What the exercise asks: Leave the pictures out and write out the rest of the listing word for word.

##### Data #####

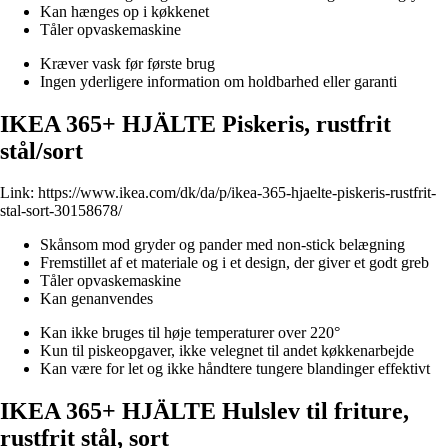
Kan hænges op i køkkenet
Tåler opvaskemaskine
Kræver vask før første brug
Ingen yderligere information om holdbarhed eller garanti
IKEA 365+ HJÄLTE Piskeris, rustfrit
stål/sort
Link:
https://www.ikea.com/dk/da/p/ikea-365-hjaelte-piskeris-rustfrit-
stal-sort-30158678/
Skånsom mod gryder og pander med non-stick belægning
Fremstillet af et materiale og i et design, der giver et godt greb
Tåler opvaskemaskine
Kan genanvendes
Kan ikke bruges til høje temperaturer over 220°
Kun til piskeopgaver, ikke velegnet til andet køkkenarbejde
Kan være for let og ikke håndtere tungere blandinger effektivt
IKEA 365+ HJÄLTE Hulslev til friture,
rustfrit stål, sort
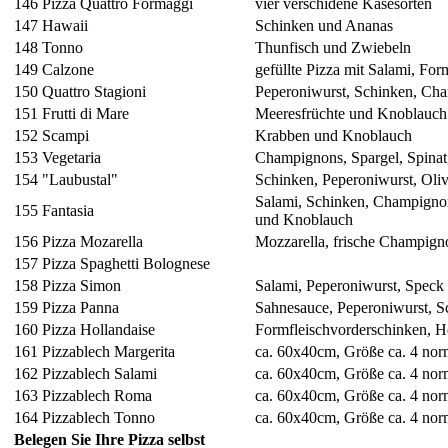
146
Pizza Quattro Formaggi
vier verschidene Käsesorten
147
Hawaii
Schinken und Ananas
148
Tonno
Thunfisch und Zwiebeln
149
Calzone
gefüllte Pizza mit Salami, Fo
150
Quattro Stagioni
Peperoniwurst, Schinken, Cha
151
Frutti di Mare
Meeresfrüchte und Knoblauch
152
Scampi
Krabben und Knoblauch
153
Vegetaria
Champignons, Spargel, Spinat
154
"Laubustal"
Schinken, Peperoniwurst, Oli
Salami, Schinken, Champignons
155
Fantasia
und Knoblauch
156
Pizza Mozarella
Mozzarella, frische Champign
157
Pizza Spaghetti Bolognese
158
Pizza Simon
Salami, Peperoniwurst, Speck
159
Pizza Panna
Sahnesauce, Peperoniwurst, 
160
Pizza Hollandaise
Formfleischvorderschinken, H
161
Pizzablech Margerita
ca. 60x40cm, Größe ca. 4 nor
162
Pizzablech Salami
ca. 60x40cm, Größe ca. 4 nor
163
Pizzablech Roma
ca. 60x40cm, Größe ca. 4 nor
164
Pizzablech Tonno
ca. 60x40cm, Größe ca. 4 nor
Belegen Sie Ihre Pizza selbst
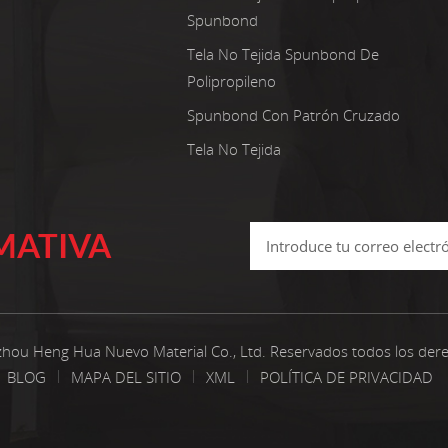
Spunbond
Tela No Tejida Spunbond De
Polipropileno
Spunbond Con Patrón Cruzado
Tela No Tejida
MATIVA
hou Heng Hua Nuevo Material Co., Ltd. Reservados todos los der
BLOG
MAPA DEL SITIO
XML
POLÍTICA DE PRIVACIDAD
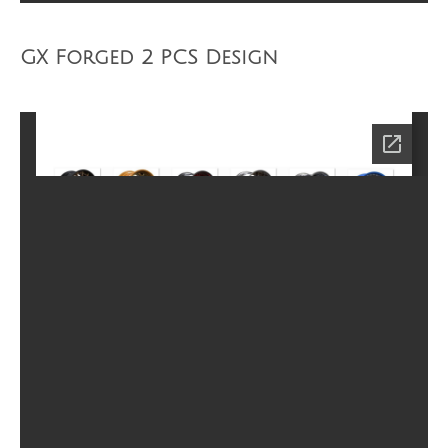
GX Forged 2 PCS Design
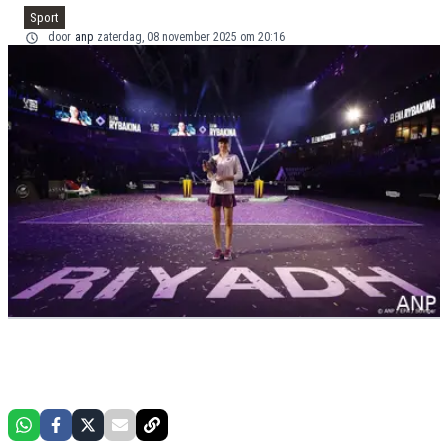
Sport
door
anp
zaterdag, 08 november 2025 om 20:16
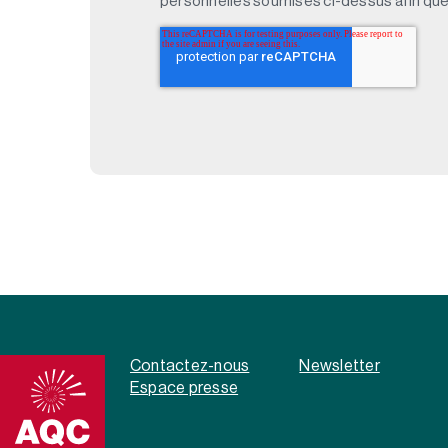
personnelles soumises ci-dessus afin qu
Contactez-nous
Newsletter
Espace presse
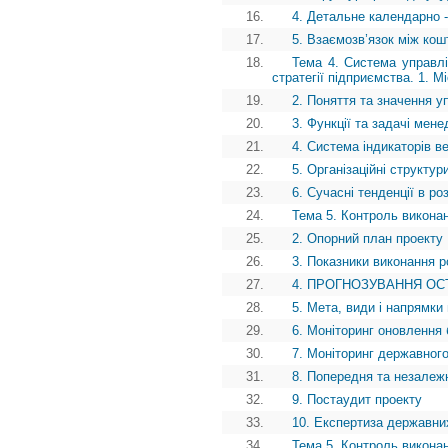
16.
4. Детальне календарно -
17.
5. Взаємозв’язок між ко
18.
Тема 4. Система управлін
стратегії підприємства. 1. М
19.
2. Поняття та значення у
20.
3. Функції та задачі мене
21.
4. Система індикаторів в
22.
5. Організаційні структу
23.
6. Сучасні тенденції в ро
24.
Тема 5. Контроль виконан
25.
2. Опорний план проекту
26.
3. Показники виконання р
27.
4. ПРОГНОЗУВАННЯ ОС
28.
5. Мета, види і напрямки 
29.
6. Моніторинг оновлення 
30.
7. Моніторинг державного
31.
8. Попередня та незалежн
32.
9. Постаудит проекту
33.
10. Експертиза державни
34.
Тема 5. Контроль виконан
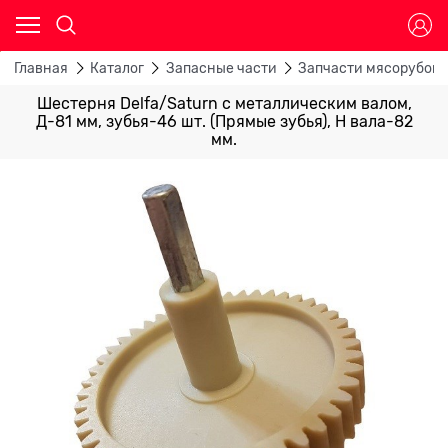
Главная
Каталог
Запасные части
Запчасти мясорубок
Шестерня Delfa/Saturn с металлическим валом,
Д-81 мм, зубья-46 шт. (Прямые зубья), Н вала-82
мм.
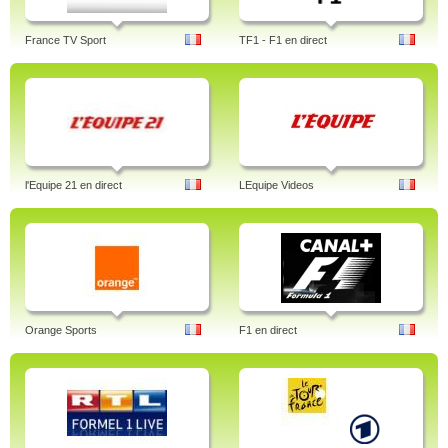
France TV Sport
TF1 - F1 en direct
l'Equipe 21 en direct
LEquipe Videos
Orange Sports
F1 en direct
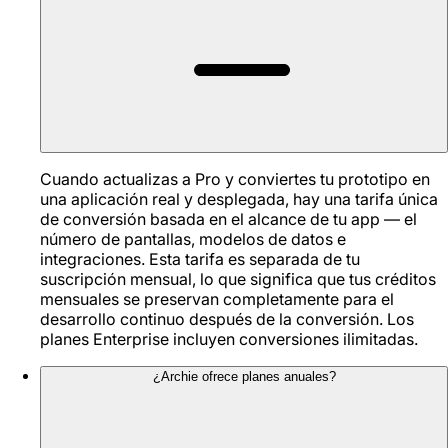
Cuando actualizas a Pro y conviertes tu prototipo en
una aplicación real y desplegada, hay una tarifa única
de conversión basada en el alcance de tu app — el
número de pantallas, modelos de datos e
integraciones. Esta tarifa es separada de tu
suscripción mensual, lo que significa que tus créditos
mensuales se preservan completamente para el
desarrollo continuo después de la conversión. Los
planes Enterprise incluyen conversiones ilimitadas.
¿Archie ofrece planes anuales?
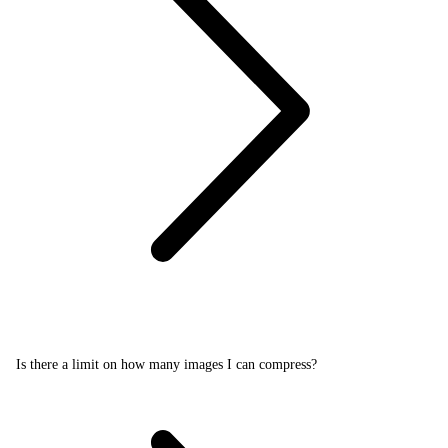
Is there a limit on how many images I can compress?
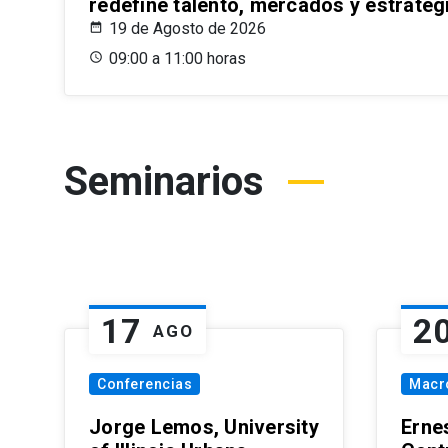
redefine talento, mercados y estrateg
19 de Agosto de 2026
09:00 a 11:00 horas
Seminarios
17
2
AGO
Conferencias
Macr
Jorge Lemos, University
Erne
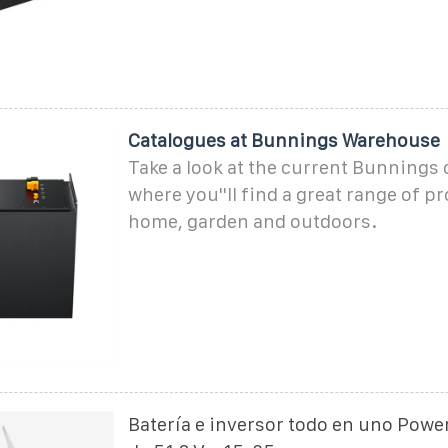
Catalogues at Bunnings Warehouse
Take a look at the current Bunnings
where you''ll find a great range of p
home, garden and outdoors.
Batería e inversor todo en uno Powe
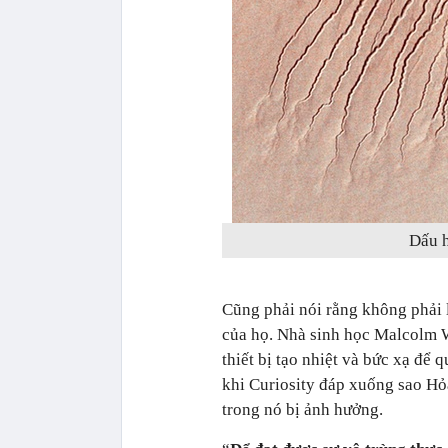
Dấu h
Cũng phải nói rằng không phải
của họ. Nhà sinh học Malcolm 
thiết bị tạo nhiệt và bức xạ để 
khi Curiosity đáp xuống sao Hỏa
trong nó bị ảnh hưởng.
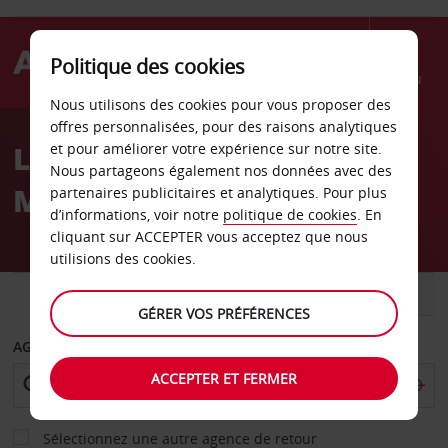
Politique des cookies
Menu
Nous utilisons des cookies pour vous proposer des
Welcome
offres personnalisées, pour des raisons analytiques
to
Location de voiture
et pour améliorer votre expérience sur notre site.
Avis
Nous partageons également nos données avec des
Manille
partenaires publicitaires et analytiques. Pour plus
d’informations, voir notre
politique de cookies
. En
cliquant sur ACCEPTER vous acceptez que nous
utilisions des cookies.
VOITURE
UTILITAIRE
GÉRER VOS PRÉFÉRENCES
AGENCE DE DÉPART
ACCEPTER ET FERMER
Sélectionnez une autre agence de retour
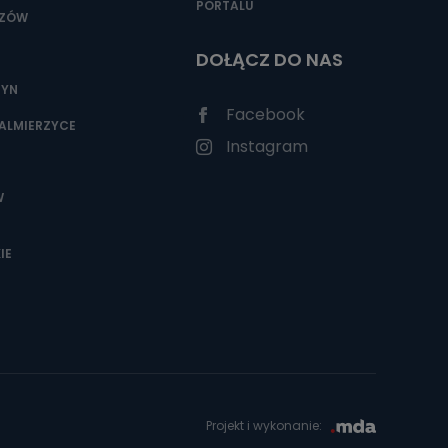
PORTALU
SZÓW
DOŁĄCZ DO NAS
ZYN
Facebook
ALMIERZYCE
Instagram
W
IE
Projekt i wykonanie:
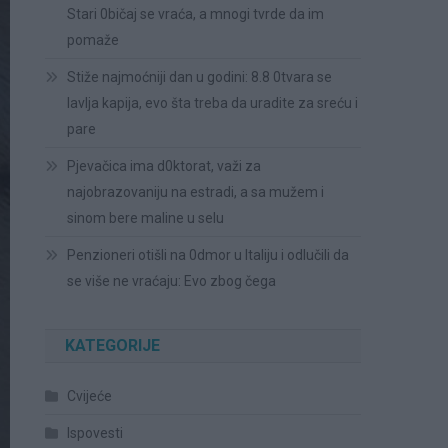
Stari 0bičaj se vraća, a mnogi tvrde da im
pomaže
Stiže najmoćniji dan u godini: 8.8 0tvara se
lavlja kapija, evo šta treba da uradite za sreću i
pare
Pjevačica ima d0ktorat, važi za
najobrazovaniju na estradi, a sa mužem i
sinom bere maline u selu
Penzioneri otišli na 0dmor u Italiju i odlučili da
se više ne vraćaju: Evo zbog čega
KATEGORIJE
Cvijeće
Ispovesti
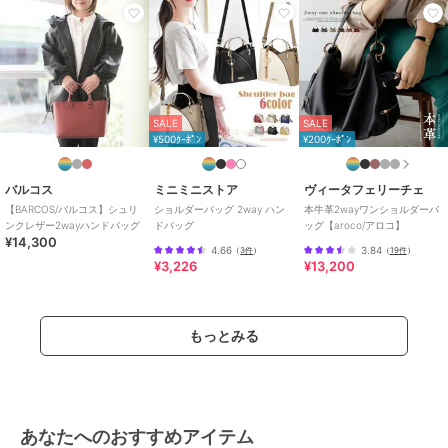
SALE
SALE
¥500ｸｰﾎﾟﾝ
¥200ｸｰﾎﾟﾝ
バルコス
ミニミニストア
ヴィータフェリーチェ
【BARCOS/バルコス】シュリ
ショルダーバッグ 2way ハン
本牛革2wayワンショルダーバ
ンクレザー2wayハンドバッグ
ドバッグ
ッグ【aroco/アロコ】
¥14,300
4.66
3.84
（
3件
）
（
19件
）
¥3,226
¥13,200
もっとみる
あなたへのおすすめアイテム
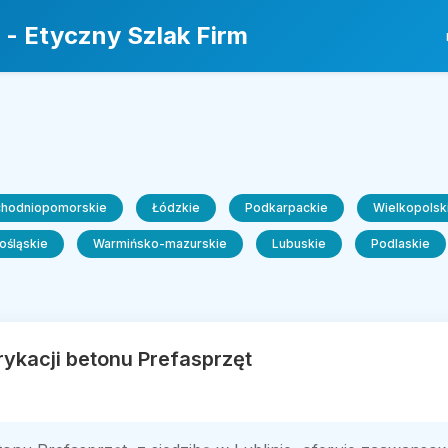
 - Etyczny Szlak Firm
chodniopomorskie
Łódzkie
Podkarpackie
Wielkopolsk
ośląskie
Warmińsko-mazurskie
Lubuskie
Podlaskie
rykacji betonu Prefasprzęt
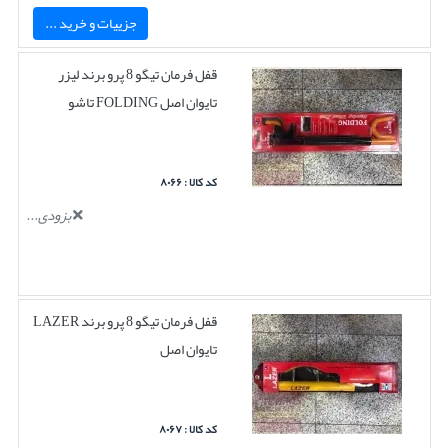
جزییات و خرید ...
قفل فرمان تیگو 8 پرو برند لیزر
تایوان اصل FOLDING تاشو
کد کالا : ۸۰۶۶
بزودی...
قفل فرمان تیگو 8 پرو برند LAZER
تایوان اصل
کد کالا : ۸۰۶۷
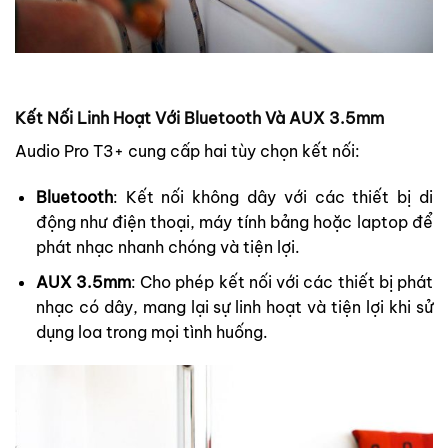
Kết Nối Linh Hoạt Với Bluetooth Và AUX 3.5mm
Audio Pro T3+ cung cấp hai tùy chọn kết nối:
Bluetooth
: Kết nối không dây với các thiết bị di
động như điện thoại, máy tính bảng hoặc laptop để
phát nhạc nhanh chóng và tiện lợi.
AUX 3.5mm
: Cho phép kết nối với các thiết bị phát
nhạc có dây, mang lại sự linh hoạt và tiện lợi khi sử
dụng loa trong mọi tình huống.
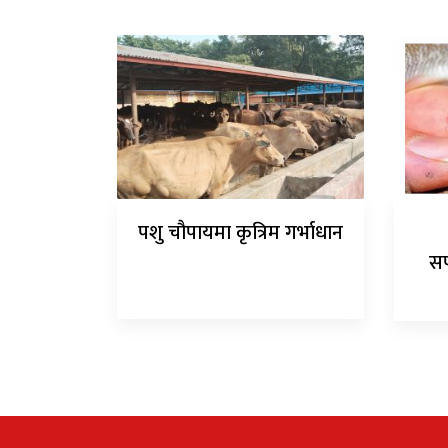
पशु चौपायमा कृत्रिम गर्भाधान
सर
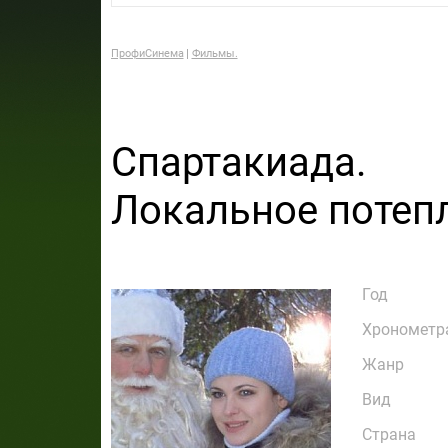
ПрофиСинема
Фильмы.
Спартакиада.
Локальное потеп
Год
Хронометр
Жанр
Вид
Страна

#####

Solution to this exercise:
Kan hænges op i køkkenet
Tåler opvaskemaskine
Kræver vask før første brug
Ingen yderligere information om holdbarhed eller garanti
IKEA 365+ HJÄLTE Piskeris, rustfrit
stål/sort
Link:
https://www.ikea.com/dk/da/p/ikea-365-hjaelte-piskeris-rustfrit-
stal-sort-30158678/
Skånsom mod gryder og pander med non-stick belægning
Fremstillet af et materiale og i et design, der giver et godt greb
Tåler opvaskemaskine
Kan genanvendes
Kan ikke bruges til høje temperaturer over 220°
Kun til piskeopgaver, ikke velegnet til andet køkkenarbejde
Kan være for let og ikke håndtere tungere blandinger effektivt
IKEA 365+ HJÄLTE Hulslev til friture,
rustfrit stål, sort
146
Pizza Quattro Formaggi
vier verschidene Käsesorten
147
Hawaii
Schinken und Ananas
148
Tonno
Thunfisch und Zwiebeln
149
Calzone
gefüllte Pizza mit Salami, Fo
150
Quattro Stagioni
Peperoniwurst, Schinken, Cha
151
Frutti di Mare
Meeresfrüchte und Knoblauch
152
Scampi
Krabben und Knoblauch
153
Vegetaria
Champignons, Spargel, Spinat
154
"Laubustal"
Schinken, Peperoniwurst, Oli
Salami, Schinken, Champignons
155
Fantasia
und Knoblauch
156
Pizza Mozarella
Mozzarella, frische Champign
157
Pizza Spaghetti Bolognese
158
Pizza Simon
Salami, Peperoniwurst, Speck
159
Pizza Panna
Sahnesauce, Peperoniwurst, 
160
Pizza Hollandaise
Formfleischvorderschinken, H
161
Pizzablech Margerita
ca. 60x40cm, Größe ca. 4 nor
162
Pizzablech Salami
ca. 60x40cm, Größe ca. 4 nor
163
Pizzablech Roma
ca. 60x40cm, Größe ca. 4 nor
164
Pizzablech Tonno
ca. 60x40cm, Größe ca. 4 nor
Belegen Sie Ihre Pizza selbst
Spunbond
Tela No Tejida Spunbond De
Polipropileno
Spunbond Con Patrón Cruzado
Tela No Tejida
MATIVA
hou Heng Hua Nuevo Material Co., Ltd. Reservados todos los der
BLOG
MAPA DEL SITIO
XML
POLÍTICA DE PRIVACIDAD
GX Forged 2 PCS Design
Sport
door
anp
zaterdag, 08 november 2025 om 20:16
personnelles soumises ci-dessus afin qu
Contactez-nous
Newsletter
Espace presse
16.
4. Детальне календарно -
17.
5. Взаємозв’язок між ко
18.
Тема 4. Система управлін
стратегії підприємства. 1. М
19.
2. Поняття та значення у
20.
3. Функції та задачі мене
21.
4. Система індикаторів в
22.
5. Організаційні структу
23.
6. Сучасні тенденції в ро
24.
Тема 5. Контроль виконан
25.
2. Опорний план проекту
26.
3. Показники виконання р
27.
4. ПРОГНОЗУВАННЯ ОС
28.
5. Мета, види і напрямки 
29.
6. Моніторинг оновлення 
30.
7. Моніторинг державного
31.
8. Попередня та незалежн
32.
9. Постаудит проекту
33.
10. Експертиза державни
34.
Тема 5. Контроль виконан
Главная
Каталог
Запасные части
Запчасти мясорубок
Шестерня Delfa/Saturn с металлическим валом,
Д-81 мм, зубья-46 шт. (Прямые зубья), Н вала-82
мм.
France TV Sport
TF1 - F1 en direct
l'Equipe 21 en direct
LEquipe Videos
Orange Sports
F1 en direct
Cuando actualizas a Pro y conviertes tu prototipo en
una aplicación real y desplegada, hay una tarifa única
de conversión basada en el alcance de tu app — el
número de pantallas, modelos de datos e
integraciones. Esta tarifa es separada de tu
suscripción mensual, lo que significa que tus créditos
mensuales se preservan completamente para el
desarrollo continuo después de la conversión. Los
planes Enterprise incluyen conversiones ilimitadas.
¿Archie ofrece planes anuales?
Is there a limit on how many images I can compress?
redefine talento, mercados y estrateg
19 de Agosto de 2026
09:00 a 11:00 horas
Seminarios
17
2
AGO
Conferencias
Macr
Jorge Lemos, University
Erne
Catalogues at Bunnings Warehouse
Take a look at the current Bunnings
where you''ll find a great range of p
home, garden and outdoors.
Batería e inversor todo en uno Powe
Dấu h
Cũng phải nói rằng không phải
của họ. Nhà sinh học Malcolm 
thiết bị tạo nhiệt và bức xạ để 
khi Curiosity đáp xuống sao Hỏa
trong nó bị ảnh hưởng.
Politique des cookies
Menu
Nous utilisons des cookies pour vous proposer des
Welcome
offres personnalisées, pour des raisons analytiques
to
Location de voiture
et pour améliorer votre expérience sur notre site.
Avis
Nous partageons également nos données avec des
Manille
partenaires publicitaires et analytiques. Pour plus
d’informations, voir notre
politique de cookies
. En
cliquant sur ACCEPTER vous acceptez que nous
utilisions des cookies.
VOITURE
UTILITAIRE
GÉRER VOS PRÉFÉRENCES
AGENCE DE DÉPART
ACCEPTER ET FERMER
Sélectionnez une autre agence de retour
PORTALU
SZÓW
DOŁĄCZ DO NAS
ZYN
Facebook
ALMIERZYCE
Instagram
W
IE
Projekt i wykonanie:
Stari 0bičaj se vraća, a mnogi tvrde da im
pomaže
Stiže najmoćniji dan u godini: 8.8 0tvara se
lavlja kapija, evo šta treba da uradite za sreću i
pare
Pjevačica ima d0ktorat, važi za
najobrazovaniju na estradi, a sa mužem i
sinom bere maline u selu
Penzioneri otišli na 0dmor u Italiju i odlučili da
se više ne vraćaju: Evo zbog čega
KATEGORIJE
Cvijeće
Ispovesti
SALE
SALE
¥500ｸｰﾎﾟﾝ
¥200ｸｰﾎﾟﾝ
バルコス
ミニミニストア
ヴィータフェリーチェ
【BARCOS/バルコス】シュリ
ショルダーバッグ 2way ハン
本牛革2wayワンショルダーバ
ンクレザー2wayハンドバッグ
ドバッグ
ッグ【aroco/アロコ】
¥14,300
4.66
3.84
（
3件
）
（
19件
）
¥3,226
¥13,200
もっとみる
あなたへのおすすめアイテム
 - Etyczny Szlak Firm
chodniopomorskie
Łódzkie
Podkarpackie
Wielkopolsk
ośląskie
Warmińsko-mazurskie
Lubuskie
Podlaskie
rykacji betonu Prefasprzęt
جزییات و خرید ...
قفل فرمان تیگو 8 پرو برند لیزر
تایوان اصل FOLDING تاشو
کد کالا : ۸۰۶۶
بزودی...
قفل فرمان تیگو 8 پرو برند LAZER
تایوان اصل
کد کالا : ۸۰۶۷
Kết Nối Linh Hoạt Với Bluetooth Và AUX 3.5mm
Audio Pro T3+ cung cấp hai tùy chọn kết nối:
Bluetooth
: Kết nối không dây với các thiết bị di
động như điện thoại, máy tính bảng hoặc laptop để
phát nhạc nhanh chóng và tiện lợi.
AUX 3.5mm
: Cho phép kết nối với các thiết bị phát
nhạc có dây, mang lại sự linh hoạt và tiện lợi khi sử
dụng loa trong mọi tình huống.
पशु चौपायमा कृत्रिम गर्भाधान
सर
ПрофиСинема
Фильмы.
Спартакиада.
Локальное потеп
Год
Хронометр
Жанр
Вид
Страна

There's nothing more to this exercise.